Et sa première randonnée, un an après l’accident. « Au refuge de Loriaz au-dessus de chez moi, à Vallorcine. Il m’a fallu trois heures, là où je montais en 45 minutes. Heureuse mais triste. Car il y a la frustration de ne plus retrouver les sensations d’avant. » Cette joie amère, on la devine en la voyant sur la paroi des Gaillands, dans une voie de débutant. « Qui me semble aussi dure que du sixième degré, mon niveau avant l’accident. »
450 km et 25 jours de marche
Pour son retour à la montagne, la résiliente au grand sourire s’est constitué un arsenal. « Une prothèse pour l’emboîture à la base du bras, à laquelle je fixe des outils bricolés par des amis ». Un caoutchouc de béquille percé d’une lame de piolet recouvert de gomme pour adhérer sur les dalles en escalade ; un clip pour le vélo ou le ski et un piolet intégré pour la cascade de glace.

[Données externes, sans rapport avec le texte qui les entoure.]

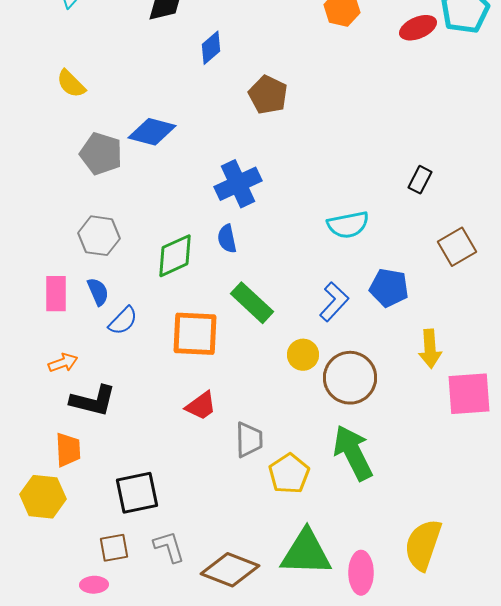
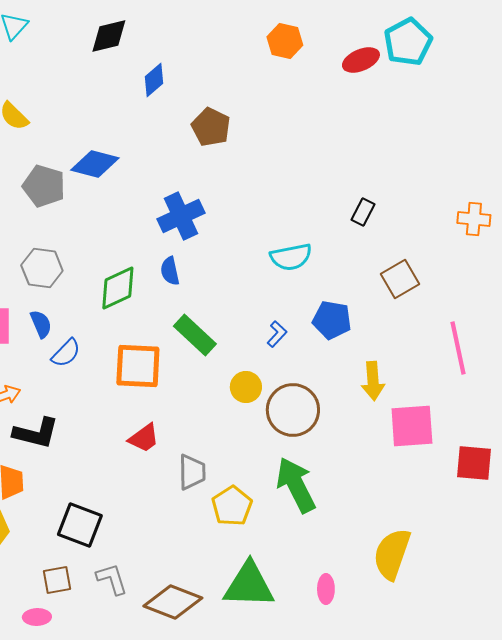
blue L-shape: (334, 302) -> (277, 334), size x0.7
black square: (137, 493) -> (80, 525), turned 33
yellow semicircle: (423, 545) -> (392, 554), moved
pink ellipse: (361, 573) -> (326, 589), moved, size x0.7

Et huit ans après, la ressuscitée a relevé un nouveau défi. « J’en rêvais avant mon accident. » La traversée des Alpes, des Contamines Montjoie à Menton. 450 km, 25 000 m de dénivelé et 25 jours de marche, avec sa fille Camille pour porter ses affaires et lui donner la main dans les pas difficiles. « On a même dépassé du monde », sourit celle qui rêve de revenir sur les pas de sa jeunesse à l’aiguille Verte ou au Cervin. L’espérance est le nouveau moteur de sa vie.